Them that ask no questions isn’t told a lie.
Watch the wall, my darling, while the Gentlemen go by!
Five and twenty ponies,
Trotting through the dark—
Brandy for the Parson,
‘Baccy for the Clerk;
Laces for a lady, letters for a spy,
And watch the wall, my darling, while the Gentlemen go by![1]
When you heard the sound of horses, or the whispers of voices late at night, you were supposed to look the other way, ask no questions, ‘watch the wall’, as the contraband was smuggled past.

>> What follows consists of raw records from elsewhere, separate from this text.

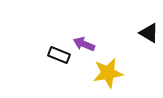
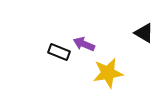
black triangle: moved 5 px left
black rectangle: moved 3 px up
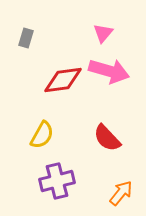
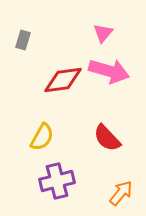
gray rectangle: moved 3 px left, 2 px down
yellow semicircle: moved 2 px down
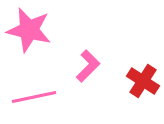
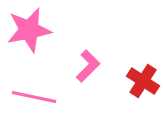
pink star: rotated 24 degrees counterclockwise
pink line: rotated 24 degrees clockwise
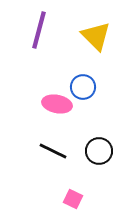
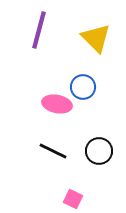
yellow triangle: moved 2 px down
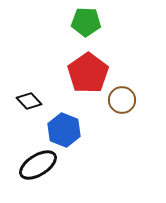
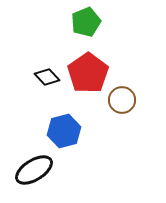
green pentagon: rotated 24 degrees counterclockwise
black diamond: moved 18 px right, 24 px up
blue hexagon: moved 1 px down; rotated 24 degrees clockwise
black ellipse: moved 4 px left, 5 px down
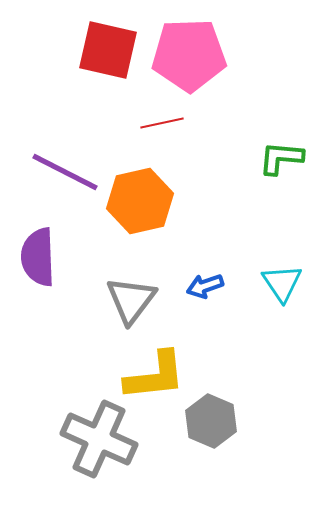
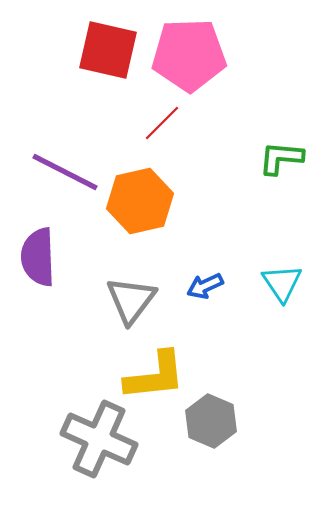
red line: rotated 33 degrees counterclockwise
blue arrow: rotated 6 degrees counterclockwise
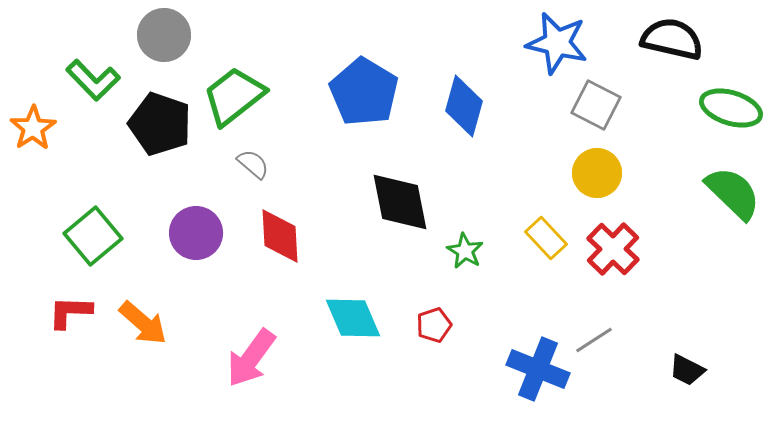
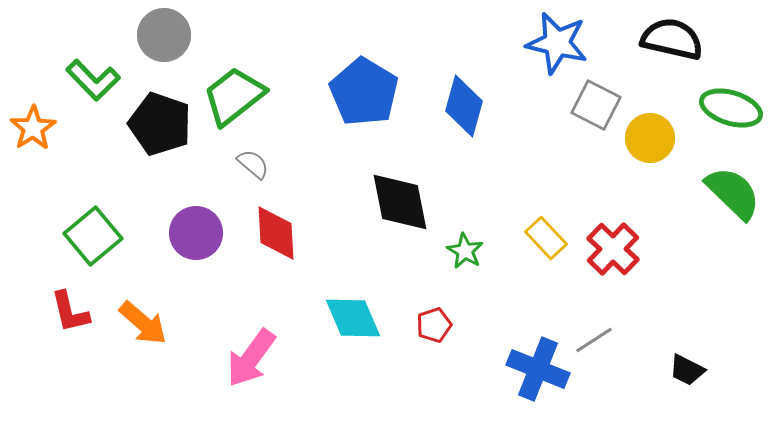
yellow circle: moved 53 px right, 35 px up
red diamond: moved 4 px left, 3 px up
red L-shape: rotated 105 degrees counterclockwise
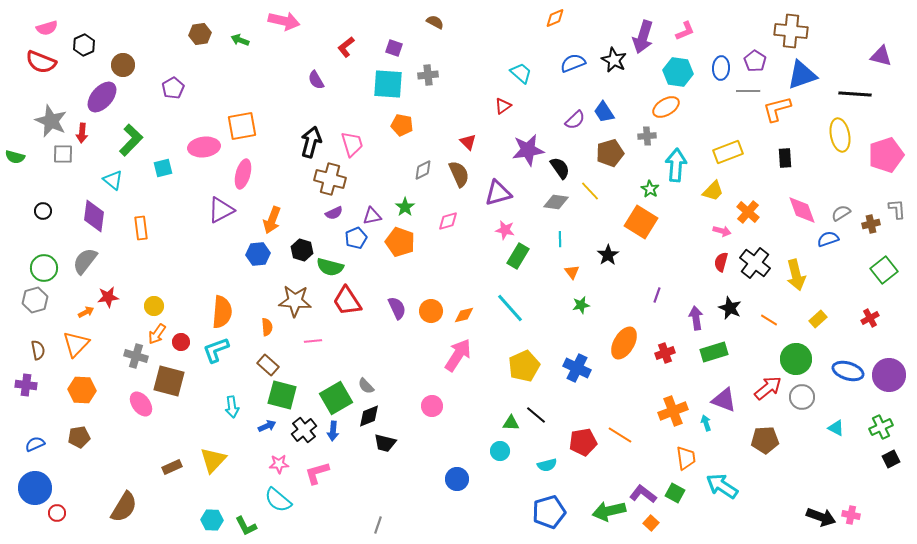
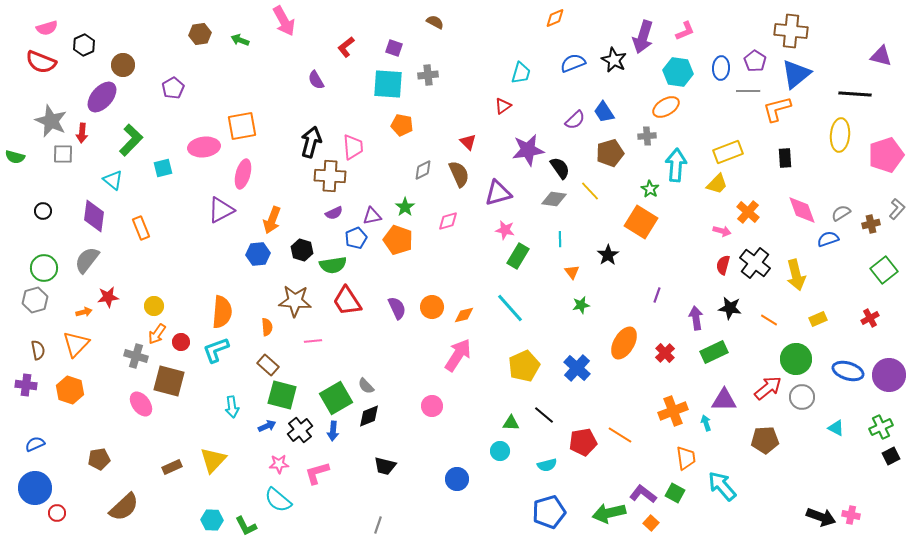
pink arrow at (284, 21): rotated 48 degrees clockwise
cyan trapezoid at (521, 73): rotated 65 degrees clockwise
blue triangle at (802, 75): moved 6 px left, 1 px up; rotated 20 degrees counterclockwise
yellow ellipse at (840, 135): rotated 16 degrees clockwise
pink trapezoid at (352, 144): moved 1 px right, 3 px down; rotated 12 degrees clockwise
brown cross at (330, 179): moved 3 px up; rotated 12 degrees counterclockwise
yellow trapezoid at (713, 191): moved 4 px right, 7 px up
gray diamond at (556, 202): moved 2 px left, 3 px up
gray L-shape at (897, 209): rotated 45 degrees clockwise
orange rectangle at (141, 228): rotated 15 degrees counterclockwise
orange pentagon at (400, 242): moved 2 px left, 2 px up
gray semicircle at (85, 261): moved 2 px right, 1 px up
red semicircle at (721, 262): moved 2 px right, 3 px down
green semicircle at (330, 267): moved 3 px right, 2 px up; rotated 24 degrees counterclockwise
black star at (730, 308): rotated 15 degrees counterclockwise
orange circle at (431, 311): moved 1 px right, 4 px up
orange arrow at (86, 312): moved 2 px left; rotated 14 degrees clockwise
yellow rectangle at (818, 319): rotated 18 degrees clockwise
green rectangle at (714, 352): rotated 8 degrees counterclockwise
red cross at (665, 353): rotated 24 degrees counterclockwise
blue cross at (577, 368): rotated 16 degrees clockwise
orange hexagon at (82, 390): moved 12 px left; rotated 16 degrees clockwise
purple triangle at (724, 400): rotated 20 degrees counterclockwise
black line at (536, 415): moved 8 px right
black cross at (304, 430): moved 4 px left
brown pentagon at (79, 437): moved 20 px right, 22 px down
black trapezoid at (385, 443): moved 23 px down
black square at (891, 459): moved 3 px up
cyan arrow at (722, 486): rotated 16 degrees clockwise
brown semicircle at (124, 507): rotated 16 degrees clockwise
green arrow at (609, 511): moved 2 px down
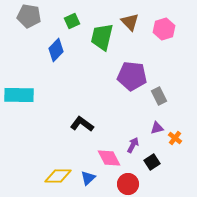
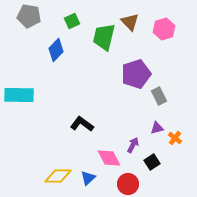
green trapezoid: moved 2 px right
purple pentagon: moved 4 px right, 2 px up; rotated 24 degrees counterclockwise
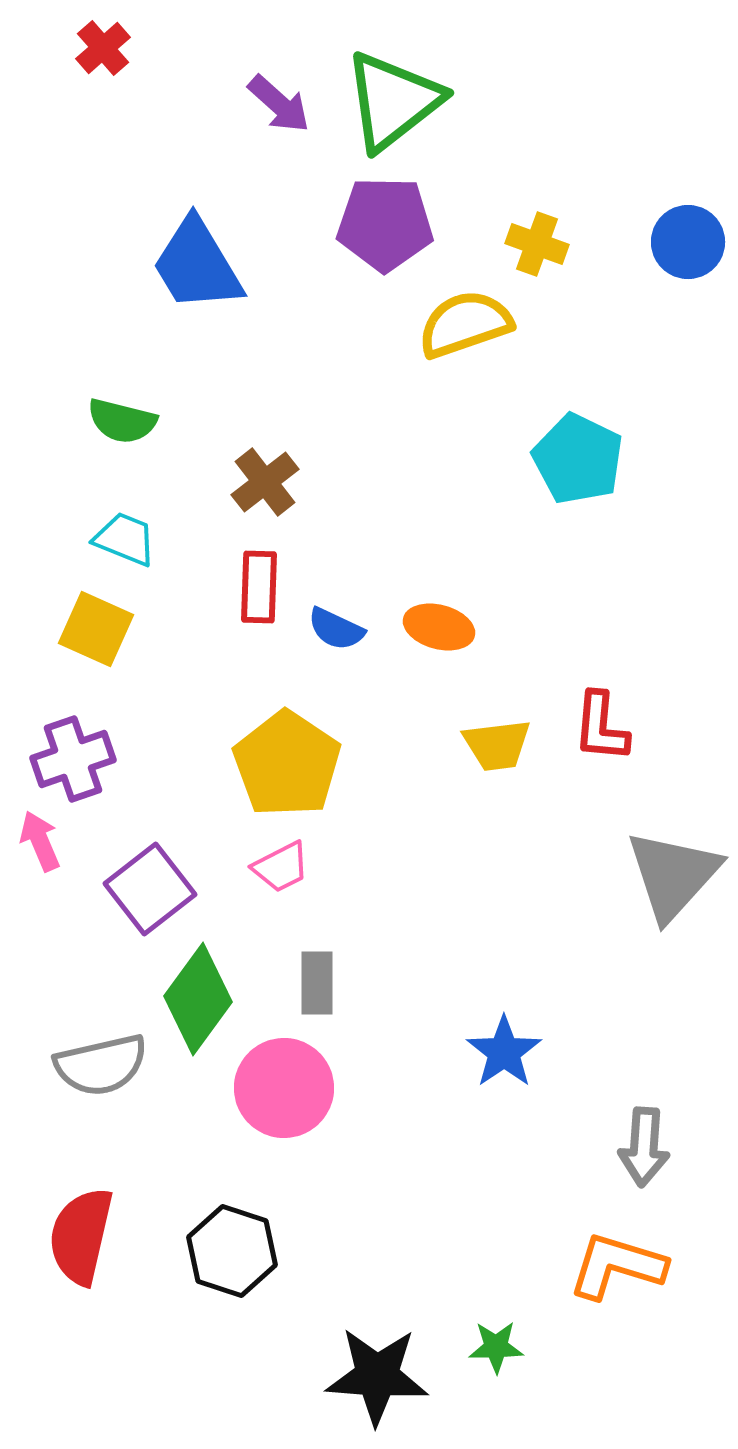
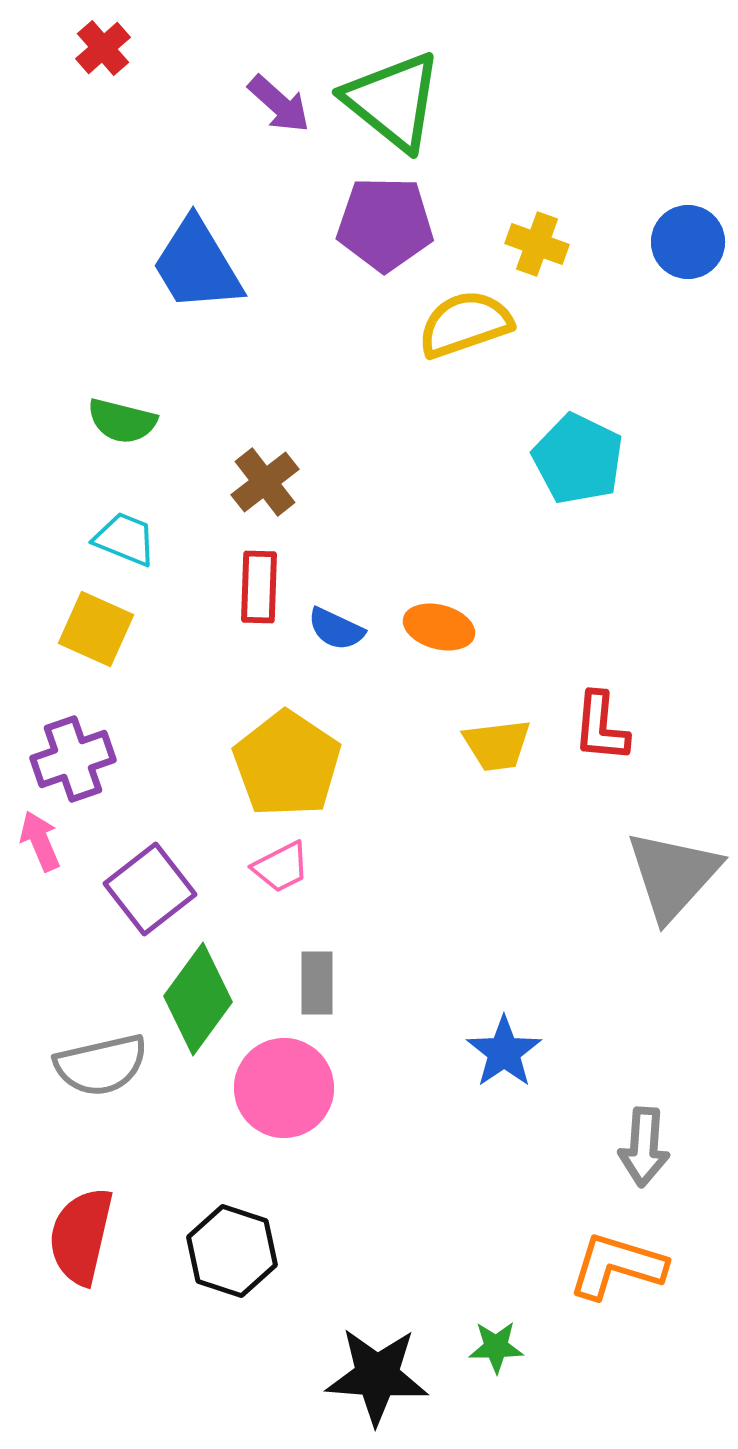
green triangle: rotated 43 degrees counterclockwise
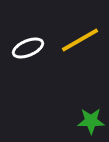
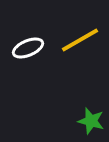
green star: rotated 16 degrees clockwise
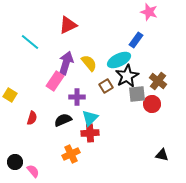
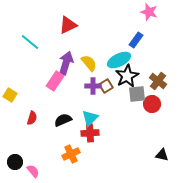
purple cross: moved 16 px right, 11 px up
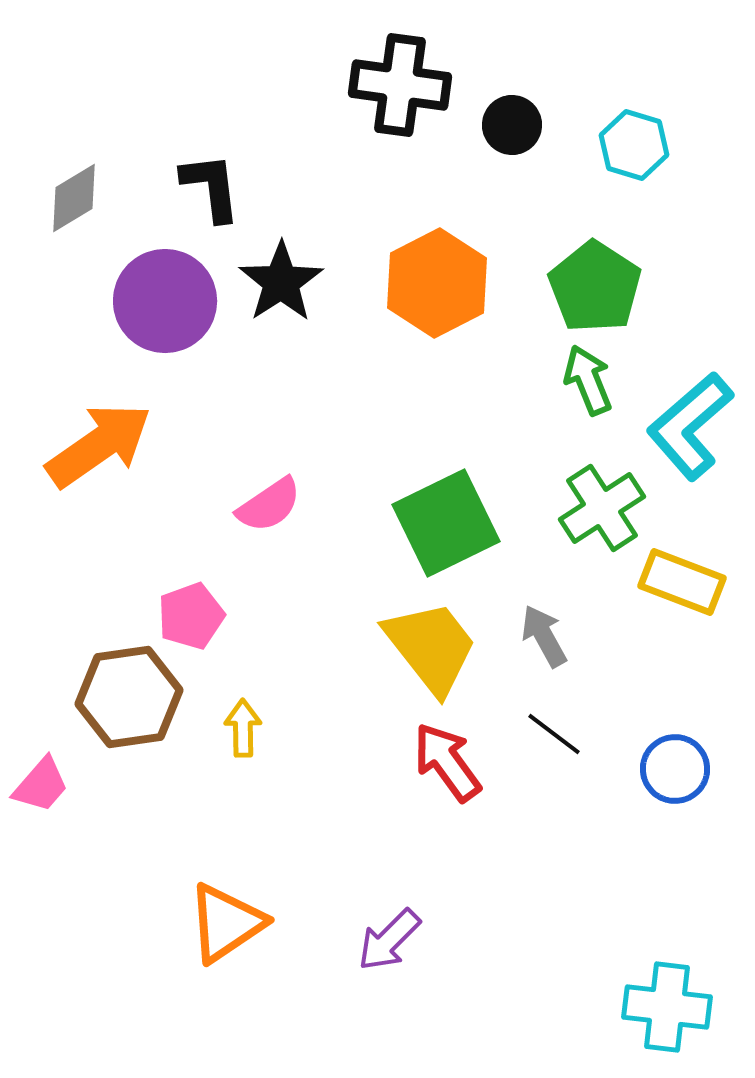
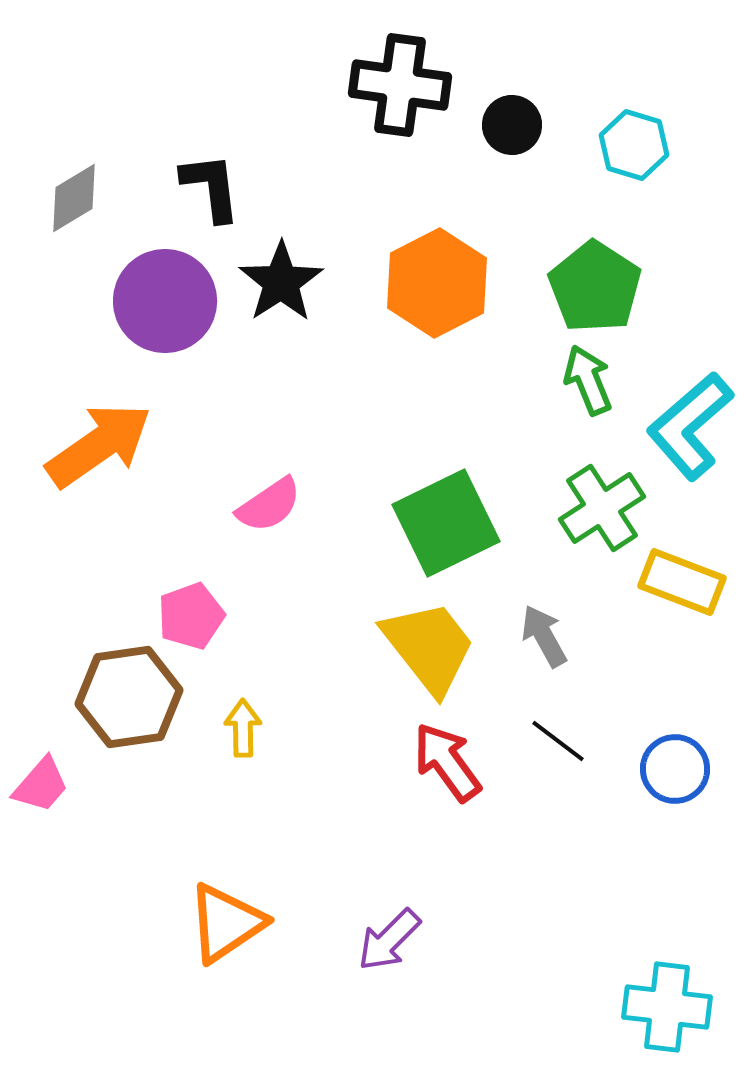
yellow trapezoid: moved 2 px left
black line: moved 4 px right, 7 px down
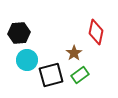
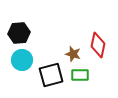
red diamond: moved 2 px right, 13 px down
brown star: moved 1 px left, 1 px down; rotated 21 degrees counterclockwise
cyan circle: moved 5 px left
green rectangle: rotated 36 degrees clockwise
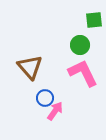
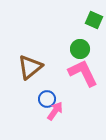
green square: rotated 30 degrees clockwise
green circle: moved 4 px down
brown triangle: rotated 32 degrees clockwise
blue circle: moved 2 px right, 1 px down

Today, the smuggling business is alive and well, only it is not tobacco or brandy that are secreted past, but value judgements. You see, whenever a writer tells you that something is good and laudable, or that something is bad and condemnable, there is an important question you must ask before you consider whether or not to believe them. What worldview do they subscribe to and does that worldview support the value judgement they are making, or are they having to smuggle it in from outside, hoping that everybody will look the other way?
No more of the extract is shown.